Skin Care saw a massive boost during the second half of 2020. And with the immense focus on self-care, mindfulness and ethos, consumers are more demanding of brands’ values than ever before. This focus is seeping into the industry’s videos, too. Here, Moss Studio + Magazine examines four major trends to look out for.
1. Sensorially-driven Video
Skin care is a sensorial experience. It’s about texture, smell, sight, and hearing—even about creating a moment that’s immersive and uplifting. For high-end video, we see this approach embraced across a range of different beauty brands’ creative pieces. Whether it’s Dior’s Prestige or Estée Lauder’s Re-Nutriv, they take their time to emulate the essence of their product beyond facts and catchy taglines. The material is specifically shot and edited to pull the viewer into an experience that appeals to more senses than one.
It’s aspirational, and it creates an encapsulating and evocative atmosphere. Sensorial video is highly impactful; it gets under the skin of the audience, in a good way. More than the end result, it emphasizes and highlights the journey that any experience represents, through all our different senses.
2. Creating a Connection with Nature Through Skin Care
With ethos taking center stage during the course of 2020, it should come as no surprise that sustainability, responsibility and a closer connection to nature is establishing itself as a skin care video trend. Furthermore, nature became an extremely important (and for many, newfound) passion for consumers across the globe. Forced into lockdown of varying degrees, nature is now a place of refuge and breathing space like never before. Skin care, in turn, is drawing the connection between their source ingredients and their products.
Big sweeping visuals of gorgeous landscapes, and micro shots that showcase texture and color of nature’s marvels. Biotherm’s Life Plankton Elixir Blue Fountain is an ode to the sea, to recycling, and to sustainable skincare production. Deep blue, sleek, and stunning; the entire ocean in a bottle, that you don’t need to throw away. Guerlain’s Orchidee Imperiale is the result of 15 years of research on the power of orchids — and a reminder that the brand supports orchid conservation in China. All in all, skin care is looking for ways to do their bit, and showcasing their commitment to nature through their creative.
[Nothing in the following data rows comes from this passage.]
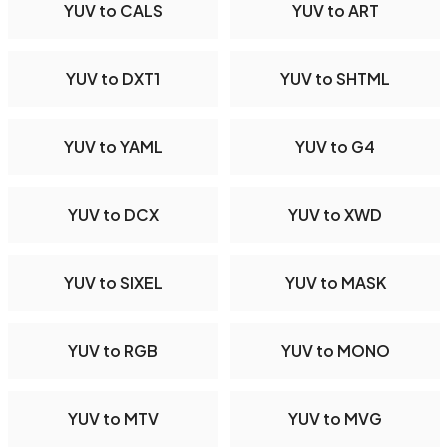
YUV to CALS
YUV to ART
YUV to DXT1
YUV to SHTML
YUV to YAML
YUV to G4
YUV to DCX
YUV to XWD
YUV to SIXEL
YUV to MASK
YUV to RGB
YUV to MONO
YUV to MTV
YUV to MVG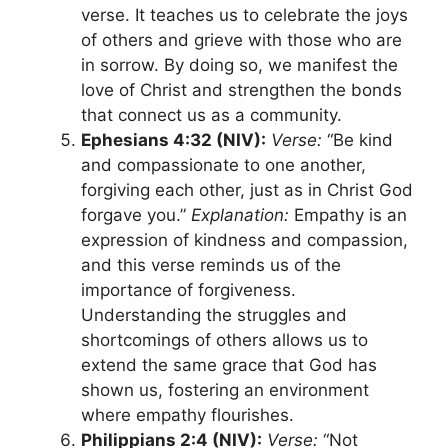
verse. It teaches us to celebrate the joys
of others and grieve with those who are
in sorrow. By doing so, we manifest the
love of Christ and strengthen the bonds
that connect us as a community.
Ephesians 4:32 (NIV):
Verse:
“Be kind
and compassionate to one another,
forgiving each other, just as in Christ God
forgave you.”
Explanation:
Empathy is an
expression of kindness and compassion,
and this verse reminds us of the
importance of forgiveness.
Understanding the struggles and
shortcomings of others allows us to
extend the same grace that God has
shown us, fostering an environment
where empathy flourishes.
Philippians 2:4 (NIV):
Verse:
“Not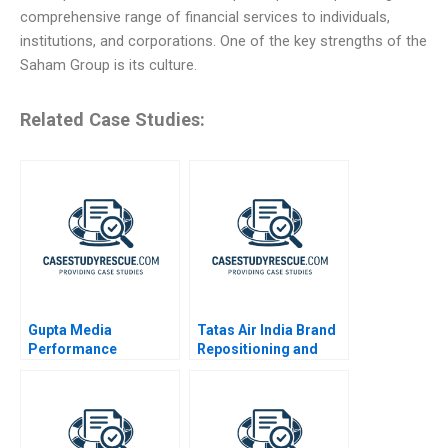
comprehensive range of financial services to individuals,
institutions, and corporations. One of the key strengths of the
Saham Group is its culture.
Related Case Studies:
Gupta Media
Tatas Air India Brand
Performance
Repositioning and
Marketing in the
Revitalization
Digital Age
Challenges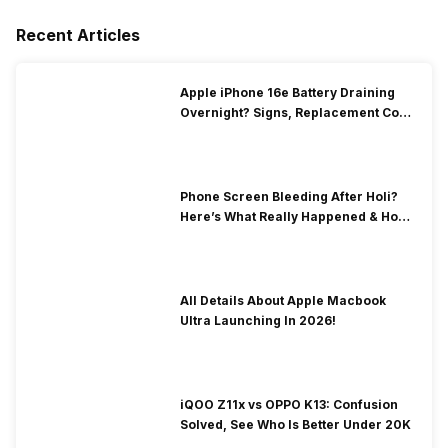
Recent Articles
Apple iPhone 16e Battery Draining
Overnight? Signs, Replacement Cost
& Fix Solutions
Phone Screen Bleeding After Holi?
Here’s What Really Happened & How
To Fix It!
All Details About Apple Macbook
Ultra Launching In 2026!
iQOO Z11x vs OPPO K13: Confusion
Solved, See Who Is Better Under 20K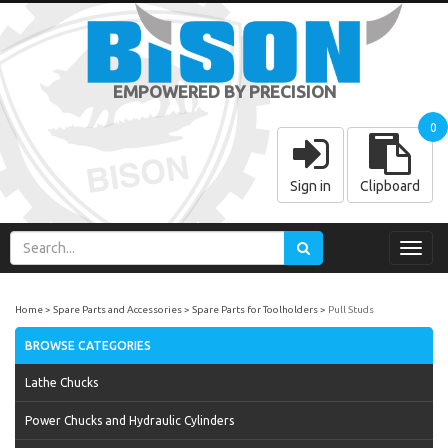
EMPOWERED BY PRECISION
0
Sign in
Clipboard
Toggl
navig
Home
Spare Parts and Accessories
Spare Parts for Toolholders
Pull Studs
BROWSE CATEGORIES
Lathe Chucks
Power Chucks and Hydraulic Cylinders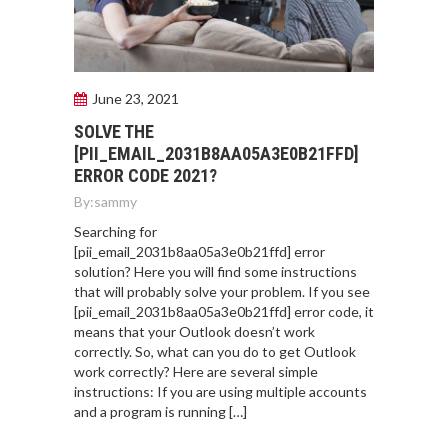
June 23, 2021
SOLVE THE
[PII_EMAIL_2031B8AA05A3E0B21FFD]
ERROR CODE 2021?
By:
sammy
Searching for
[pii_email_2031b8aa05a3e0b21ffd] error
solution? Here you will find some instructions
that will probably solve your problem. If you see
[pii_email_2031b8aa05a3e0b21ffd] error code, it
means that your Outlook doesn’t work
correctly. So, what can you do to get Outlook
work correctly? Here are several simple
instructions: If you are using multiple accounts
and a program is running […]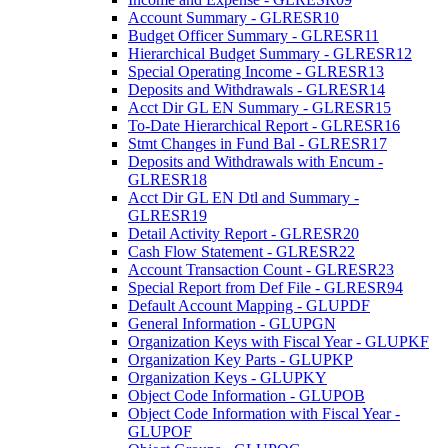
Account Summary - GLRESR10
Budget Officer Summary - GLRESR11
Hierarchical Budget Summary - GLRESR12
Special Operating Income - GLRESR13
Deposits and Withdrawals - GLRESR14
Acct Dir GL EN Summary - GLRESR15
To-Date Hierarchical Report - GLRESR16
Stmt Changes in Fund Bal - GLRESR17
Deposits and Withdrawals with Encum -
GLRESR18
Acct Dir GL EN Dtl and Summary -
GLRESR19
Detail Activity Report - GLRESR20
Cash Flow Statement - GLRESR22
Account Transaction Count - GLRESR23
Special Report from Def File - GLRESR94
Default Account Mapping - GLUPDF
General Information - GLUPGN
Organization Keys with Fiscal Year - GLUPKF
Organization Key Parts - GLUPKP
Organization Keys - GLUPKY
Object Code Information - GLUPOB
Object Code Information with Fiscal Year -
GLUPOF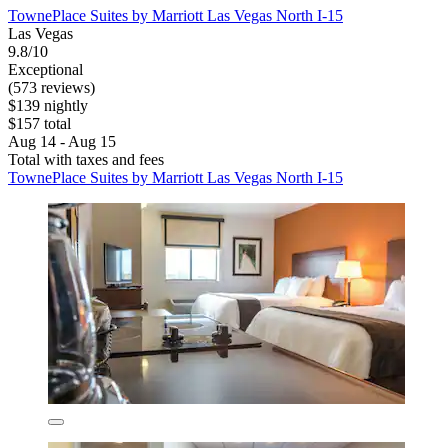
TownePlace Suites by Marriott Las Vegas North I-15
Las Vegas
9.8/10
Exceptional
(573 reviews)
$139 nightly
$157 total
Aug 14 - Aug 15
Total with taxes and fees
TownePlace Suites by Marriott Las Vegas North I-15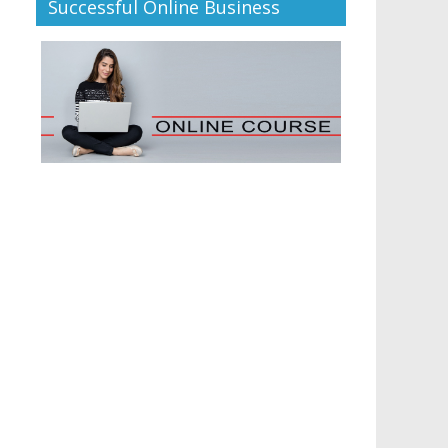
Successful Online Business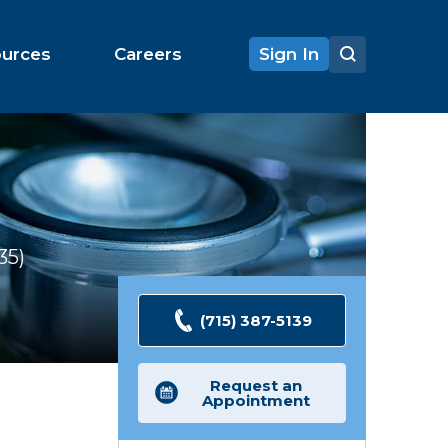
ources
Careers
Sign In
35
Ratings
(715) 387-5139
Request an
Appointment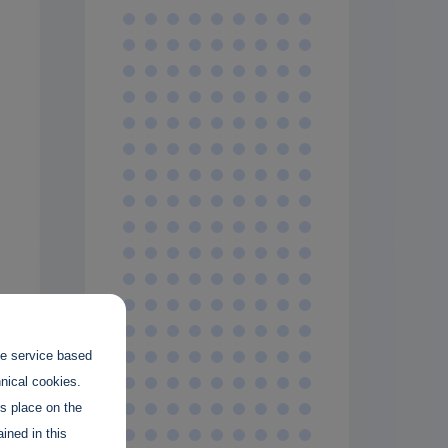
the service based
hnical cookies.
es place on the
ined in this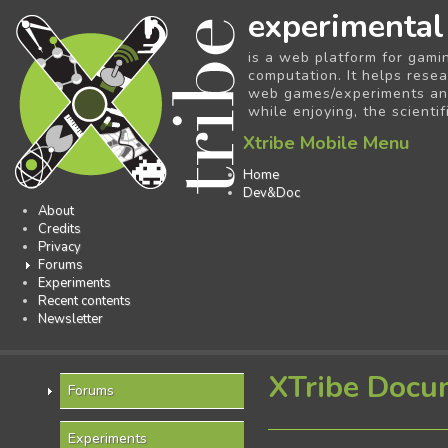
experimental
is a web platform for gami
computation. It helps resea
web games/experiments and 
while enjoying, the scientif
Xtribe Mobile Menu
Home
Dev&Doc
About
Credits
Privacy
Forums
Experiments
Recent contents
Newsletter
XTribe Docu
Forums
Experiments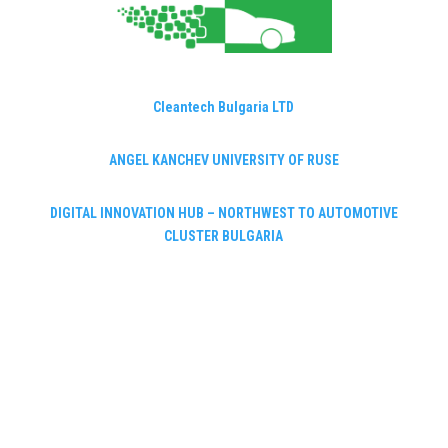
Cleantech Bulgaria LTD
ANGEL KANCHEV UNIVERSITY OF RUSE
DIGITAL INNOVATION HUB – NORTHWEST TO AUTOMOTIVE
CLUSTER BULGARIA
3. Self-care and Human Connection
Isolation has grown into one of the largest mental health and self-care issues nations have faced during the pandemic. Skin care’s boost is largely due to an ever-growing focus on self-care, but now we’re also seeing a focus on human connection in their campaigns. Shiseido’s #AliveWithBeauty campaign is a celebration of friendship, and a touching comment on our dependence upon each other for happiness and self-confidence. As people everywhere count the days until society begins opening up for human connection again, this campaign’s focus couldn’t be more timely.
Touching on the importance of self-care, Tatcha’s Moments of Calm are sound and imagery snippets intended for a pause. A mini-meditation and a calm break in the intensity that has defined the home office lives of so many over the past almost 12 months. They are driven entirely by a promotion of self-care, solidifying the Tatcha ethos of serving their customers’ well-being in a comprehensive and holistic way.
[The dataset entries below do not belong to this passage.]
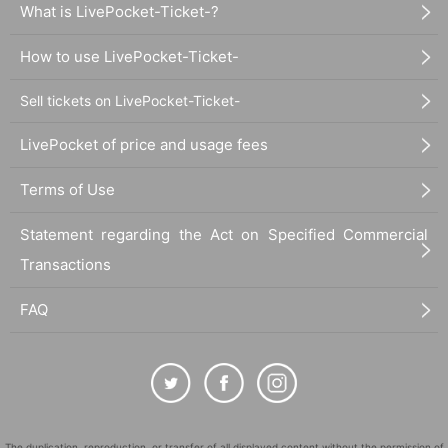
What is LivePocket-Ticket-?
How to use LivePocket-Ticket-
Sell tickets on LivePocket-Ticket-
LivePocket of price and usage fees
Terms of Use
Statement regarding the Act on Specified Commercial
Transactions
FAQ
The duplication, reproduction, or transfer of all displayed content without the permission of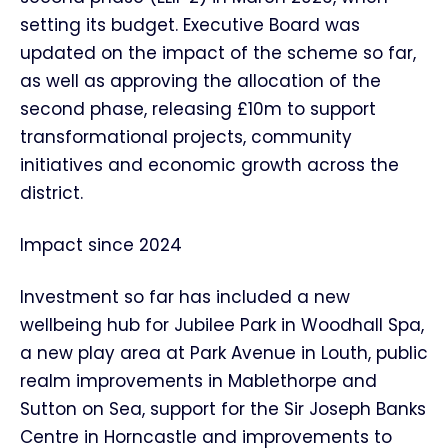
setting its budget. Executive Board was
updated on the impact of the scheme so far,
as well as approving the allocation of the
second phase, releasing £10m to support
transformational projects, community
initiatives and economic growth across the
district.
Impact since 2024
Investment so far has included a new
wellbeing hub for Jubilee Park in Woodhall Spa,
a new play area at Park Avenue in Louth, public
realm improvements in Mablethorpe and
Sutton on Sea, support for the Sir Joseph Banks
Centre in Horncastle and improvements to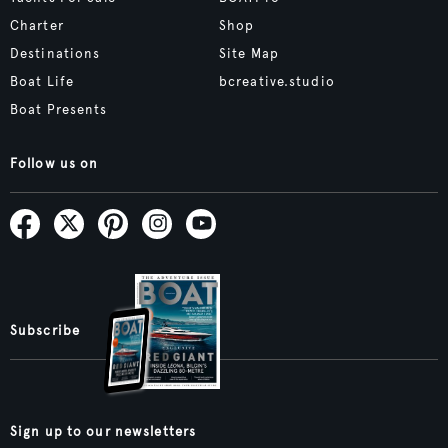
Charter
Shop
Destinations
Site Map
Boat Life
bcreative.studio
Boat Presents
Follow us on
Subscribe
Sign up to our newsletters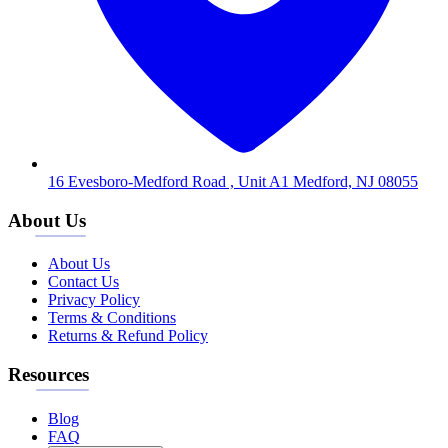
16 Evesboro-Medford Road , Unit A1 Medford, NJ 08055
About Us
About Us
Contact Us
Privacy Policy
Terms & Conditions
Returns & Refund Policy
Resources
Blog
FAQ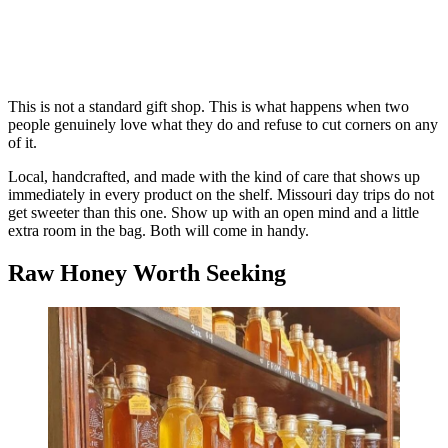
This is not a standard gift shop. This is what happens when two
people genuinely love what they do and refuse to cut corners on any
of it.
Local, handcrafted, and made with the kind of care that shows up
immediately in every product on the shelf. Missouri day trips do not
get sweeter than this one. Show up with an open mind and a little
extra room in the bag. Both will come in handy.
Raw Honey Worth Seeking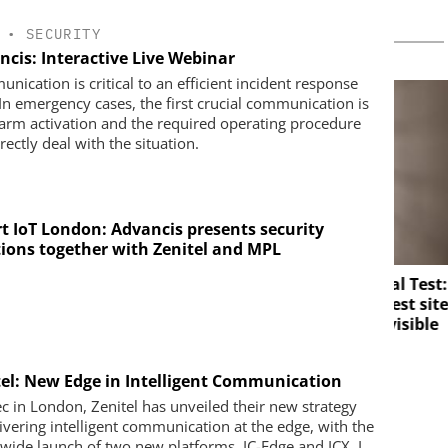
•
SECURITY
ncis: Interactive Live Webinar
nication is critical to an efficient incident response
 In emergency cases, the first crucial communication is
larm activation and the required operating procedure
rectly deal with the situation.
t IoT London: Advancis presents security
tions together with Zenitel and MPL
SOLUTIONS
Perimeter Security in a Practical Test:
How the Wehrhan-TPS urban test site
Salto
makes real attack scenarios visible
d digital
mplify access
ce
tel: New Edge in Intelligent Communication
sec in London, Zenitel has unveiled their new strategy
livering intelligent communication at the edge, with the
wide launch of two new platforms, IC-Edge and ICX. I...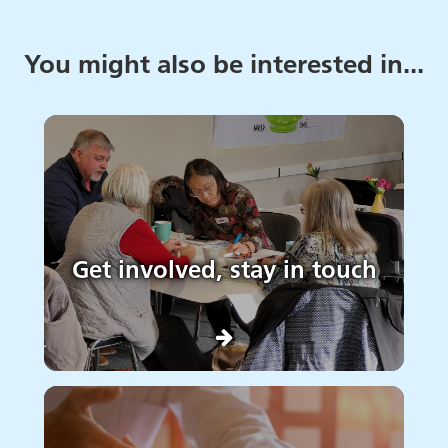
You might also be interested in...
Get involved, stay in touch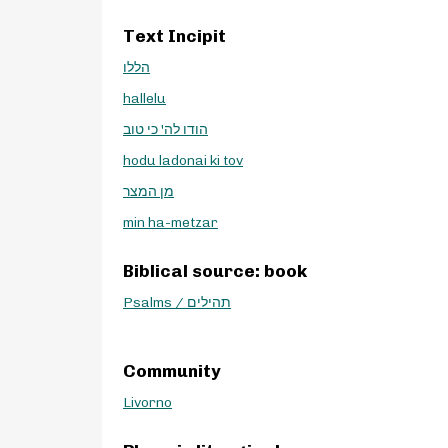
Text Incipit
הללו
hallelu
הודו לה' כי טוב
hodu ladonai ki tov
מן המצר
min ha-metzar
Biblical source: book
Psalms / תהילים
Community
Livorno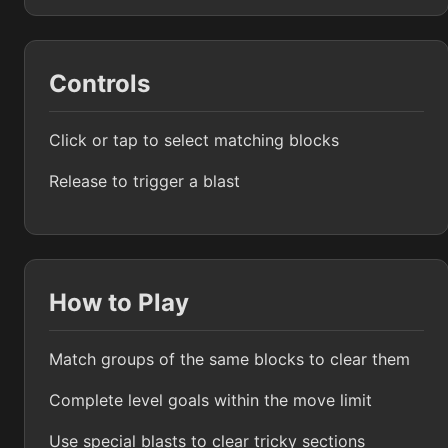
Controls
Click or tap to select matching blocks
Release to trigger a blast
How to Play
Match groups of the same blocks to clear them
Complete level goals within the move limit
Use special blasts to clear tricky sections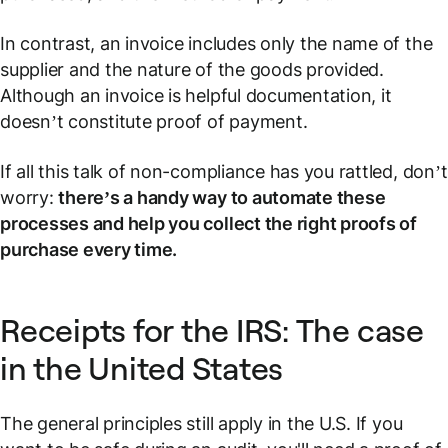
In contrast, an invoice includes only the name of the
supplier and the nature of the goods provided.
Although an invoice is helpful documentation, it
doesn’t constitute proof of payment.
If all this talk of non-compliance has you rattled, don’t
worry:
there’s a handy way to automate these
processes and help you collect the right proofs of
purchase every time.
Receipts for the IRS: The case
in the United States
The general principles still apply in the U.S. If you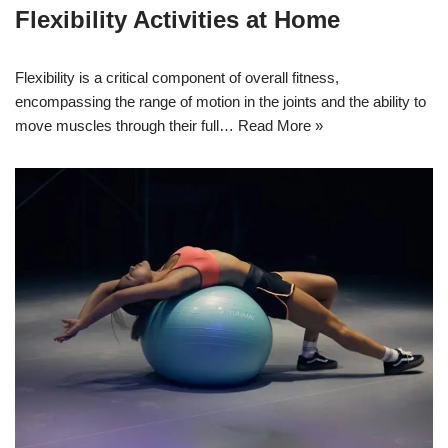
Flexibility Activities at Home
Flexibility is a critical component of overall fitness,
encompassing the range of motion in the joints and the ability to
move muscles through their full…
Read More »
4. Emulating a Sense of Place
Capturing a longing for travel, skin care video is focused on taking their audiences on virtual journeys, in lieu of the real ones. Tatcha’s above-mentioned campaign isn’t just a quiet moment – it’s a quiet moment in Japan. The sounds and the imageries are all carefully selected to do what Tatcha always does: Take us on a similar journey to their founder Vicky Tsai. Estée Lauder does it, too – as does Guerlain and Dior in their videos. In the space of a few seconds, we are transported to a different world.
In combination with the sensorial approach we see across the board, this is truly audience-driven video, with a strong focus on immersive storytelling. The promotion itself becomes a near after-thought; the product itself the key to the aspiration and inspiration these campaigns convey. It all lends itself well to the ethos-backed creative strategy, too, which it’s likely we’ll continue to see spreading and growing throughout the beauty industry’s video content.